BEGIN Dataset content
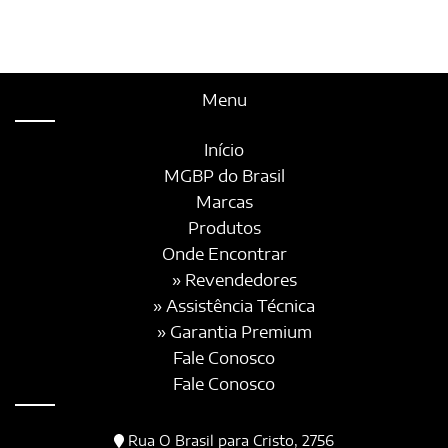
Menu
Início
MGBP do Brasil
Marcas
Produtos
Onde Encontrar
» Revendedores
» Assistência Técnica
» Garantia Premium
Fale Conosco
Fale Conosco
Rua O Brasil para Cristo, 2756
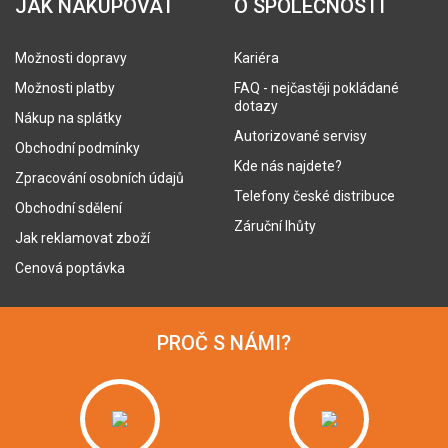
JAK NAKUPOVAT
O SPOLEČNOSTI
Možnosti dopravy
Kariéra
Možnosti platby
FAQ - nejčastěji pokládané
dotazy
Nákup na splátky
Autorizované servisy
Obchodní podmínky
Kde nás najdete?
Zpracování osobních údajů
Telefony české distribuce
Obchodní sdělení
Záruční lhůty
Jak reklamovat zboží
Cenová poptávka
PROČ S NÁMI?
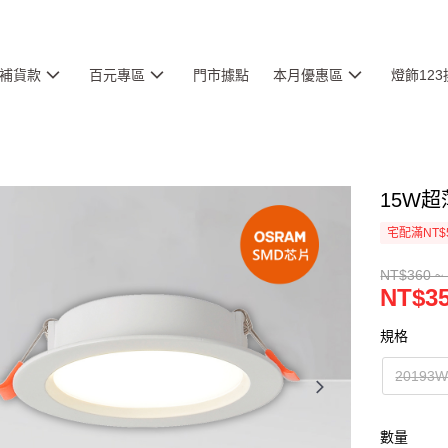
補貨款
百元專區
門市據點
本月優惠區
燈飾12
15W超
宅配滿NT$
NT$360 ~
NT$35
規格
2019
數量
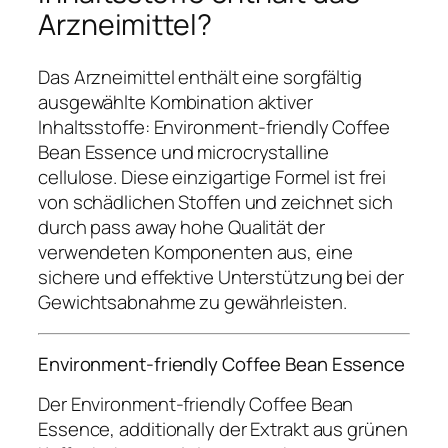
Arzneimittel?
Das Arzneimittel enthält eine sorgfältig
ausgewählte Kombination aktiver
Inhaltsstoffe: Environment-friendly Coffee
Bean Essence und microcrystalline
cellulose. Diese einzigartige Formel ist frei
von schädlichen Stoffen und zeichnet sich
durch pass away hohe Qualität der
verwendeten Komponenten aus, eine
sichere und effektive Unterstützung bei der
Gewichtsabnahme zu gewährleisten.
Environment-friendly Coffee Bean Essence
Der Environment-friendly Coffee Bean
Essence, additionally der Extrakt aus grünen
END Dataset content
## Work order
Every line of the data is to be transcribed exactly, and no picture is to be included.

## Written response
Menu
Início
MGBP do Brasil
Marcas
Produtos
Onde Encontrar
» Revendedores
» Assistência Técnica
» Garantia Premium
Fale Conosco
Fale Conosco
Rua O Brasil para Cristo, 2756
JAK NAKUPOVAT
O SPOLEČNOSTI
Možnosti dopravy
Kariéra
Možnosti platby
FAQ - nejčastěji pokládané
dotazy
Nákup na splátky
Autorizované servisy
Obchodní podmínky
Kde nás najdete?
Zpracování osobních údajů
Telefony české distribuce
Obchodní sdělení
Záruční lhůty
Jak reklamovat zboží
Cenová poptávka
PROČ S NÁMI?
補貨款
百元專區
門市據點
本月優惠區
燈飾12
15W超
宅配滿NT$
NT$360 ~
NT$35
規格
2019
數量
Arzneimittel?
Das Arzneimittel enthält eine sorgfältig
ausgewählte Kombination aktiver
Inhaltsstoffe: Environment-friendly Coffee
Bean Essence und microcrystalline
cellulose. Diese einzigartige Formel ist frei
von schädlichen Stoffen und zeichnet sich
durch pass away hohe Qualität der
verwendeten Komponenten aus, eine
sichere und effektive Unterstützung bei der
Gewichtsabnahme zu gewährleisten.
Environment-friendly Coffee Bean Essence
Der Environment-friendly Coffee Bean
Essence, additionally der Extrakt aus grünen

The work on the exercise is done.